Staple length is mainly determined by the length of time between shearings. It is also affected by genetics and nutrition. Longer staple lengths are only desirable to a point. Most methods of wool processing require all fibres to be under 150mm.

One study looking at Corriedale ewes found that there’s more variation in staple length between staples on an individual sheep than the amount of variation that there is between different sheep.

Crimp/mean curvature

What is it?

Crimp is the waviness of the wool fibres. Higher crimp is connected to lower MFD and positively related to bulk. Bulk refers to the ability of wool to occupy space.

Mean curvature is closely related to crimp. It is the measurement of how much a fibre twists in a given length, and is measured in degrees per millimeter. Values might exceed 100 degrees/millimeter for fine Merino wools, and be less than 40 degrees per millimeter for coarse wool sheep.

Why is it important?

Crimp has a major impact on processing performance. The optimal amount of crimp differs with the end-use of the wool. Higher crimp wools tangle less during scouring and have lower wastage via nops (tangled balls of wool), but have higher noil (short fibres removed during combing), produce more irregular yarns, and are stiffer than lower crimp wools. Low crimp wools are easier to spin, whereas higher crimp wools are less inclined to pill.

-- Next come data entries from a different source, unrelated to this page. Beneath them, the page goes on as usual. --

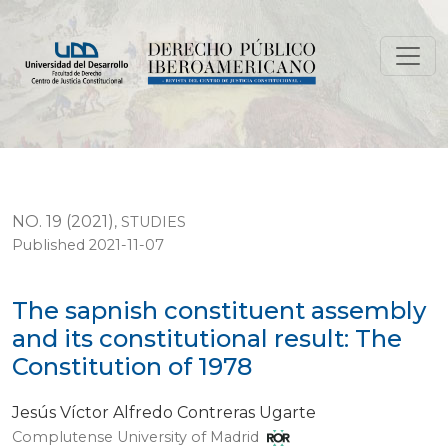
The sapnish constituent assembly and its constitutional
NO. 19 (2021)
,
STUDIES
Published 2021-11-07
The sapnish constituent assembly
and its constitutional result: The
Constitution of 1978
Jesús Víctor Alfredo Contreras Ugarte
Complutense University of Madrid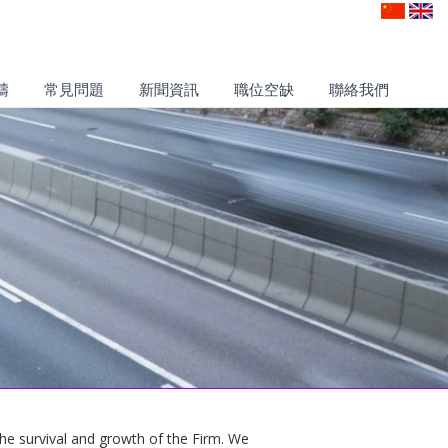
疇
常見問題
新聞資訊
職位空缺
聯絡我們
 the survival and growth of the Firm. We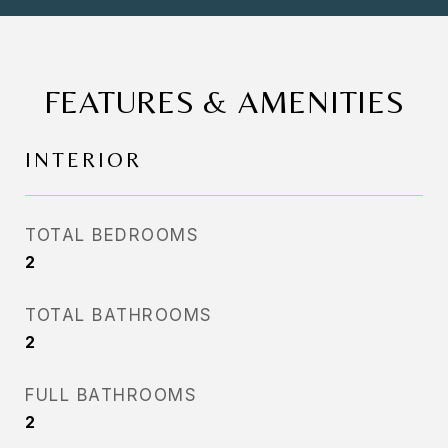
FEATURES & AMENITIES
INTERIOR
TOTAL BEDROOMS
2
TOTAL BATHROOMS
2
FULL BATHROOMS
2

It has been suggested that increased crimp results in fabrics which have better ‘memory’, are more elastic and are less prone to creasing.

Wool bulk is a characteristic which significantly affects the end-use performance of wool. It is strongly positively related to mean curvature. Higher bulk wool is desirable for fabric and carpet manufacture.

Variability in MFD

MFD variability is usually given as the coefficient of variation of mean fibre diameter (CVMFD). It doesn’t matter how it’s calculated, but it’s good to know that a single farm’s values are typically 20 to 30%. A higher CVMFD is undesirable as it affects spinning performance, causes irregularity in yarns and results in stiffer textiles. 

Coarse edge

What is it?

Coarse edge, also known as prickle factor, or comfort factor, is the percentage of fibres over a certain MFD threshold (typically 30 microns). It is directly related to the CVMFD. It is important for determining the suitability of wool for garments to be worn against the skin.

Wool prickle is the uncomfortable itching sensation that some wool garments cause, which tends to get worse when it’s hotter, or when the person wearing the wool is exercising. If the coarse edge value is less than 5%, wool prickle is reduced enough to not be noticed by most people under most conditions.

What causes it?

The most common line of thought as to why wool prickle occurs is based on the ‘needle’ analogy. The reasoning is that wool fibres over 30 micron are stiff enough to poke into skin, whereas thinner fibres bend more easily and therefore offer less resistance.

It has also been suggested that medullated fibres increase wool prickle due to their non-round cross section. The thin longitudinal edge of some medullated fibres may cause skin irritation by ‘slicing’, rather than ‘stabbing’ the skin, like a blunt serrated knife.


What is it?

The last trait for today is medullation. Medullated fibres are ones which are poorly formed with a hollow core. The proportion of medullated fibres in a fleece tends to increase as the CVMFD increases. 

Why is it important?

They tend to be coarser than non-medullated fibres, and because of this medullation is undesirable when aiming for lower MFD. Medullated fibres also create difficulties at the processing stage: they are more difficult to spin into yarns, and the hollow core means that they don’t take up dye as well as non-medullated fibres.